The chemical strippers seem like they would be a dream, but the truth is, this car has 4-5 layers of paint on it. Every layer you strip off requires scraping with a putty knife before the paint starts to harden up. After 5 layers of chemicals, I realize it takes just as long as when I use the DA...

That said, I used a combo of chemicals and DA over the weekend to get the skin on right side of the car almost completely stripped. Tonight I used a DA with 50 grit to do the same areas on the driver's side. Both side took me over 3 hours each. If I had a better compressor, I could probably cut the time by 1/2. I run my DA at 75 psi because any more than that I have to stop every ten minutes because it dips to about 40 psi. If I run lower than 75, I might as well sand it by hand. I've also tried my 2" and 3" die grinders and variouse other abrasives... All take about the same amount of time.

I still have the engine bay and a few small spots around the car to strip, but I am getting very close to complete. Hopefully I'll find some time this week to sand blast the lower inner fender areas and get them in POR 15 so I can well on the fender skins. I also spent time tonight scrapping off 35 years of crud from the right front wheel well.

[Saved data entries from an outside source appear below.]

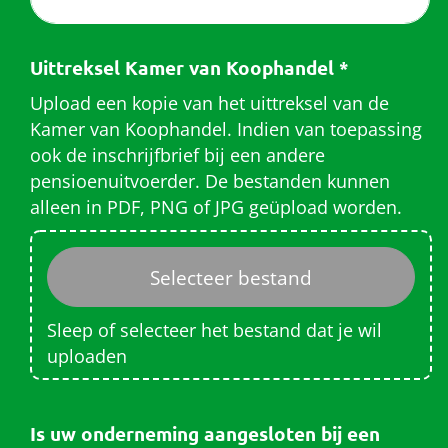
Uittreksel Kamer van Koophandel
*
Upload een kopie van het uittreksel van de
Kamer van Koophandel. Indien van toepassing
ook de inschrijfbrief bij een andere
pensioenuitvoerder. De bestanden kunnen
alleen in PDF, PNG of JPG geüpload worden.
Sleep of selecteer het bestand dat je wil
uploaden
Is uw onderneming aangesloten bij een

In the past couple weeks I have also focused my overall approach for the paint. I am going to use U-Pol tintable Raptor bed liner for all four wheel wells and the area under the engine bay and luggage area as well as the front "fire wall" area. The actually front trunk area may or may not get nice paint vs bed liner. The nice thing about the Raptor is you can add urethane paint to it and color match your car.

I believe I may have also found a color for the car. I wanted to do Lizard Green, which is an old 50s-60s VW color, but I may have found a better color. The new beetles have a color called Gecko Green Metalic. I saw one drive by the other day and realized that might be a nice color for my Ghia. I suspect it's also easier to get ahold of someone who can mix it properly. I've seen some bad mixes of old colors before. Does Gecko=Lizard??? I'll have to get a test panel done and find out.

If I can pin down the exterior color, I will then decide what flavor of Haartz canvas to go with. I will be ordering swatches in the next few weeks to help make the decision.
right side after a couple layers have been chemically peeled
right side after chemicals and 80 grit on a DA


Left side mid-strip. It was too dark for pics when I wrapped up tonight.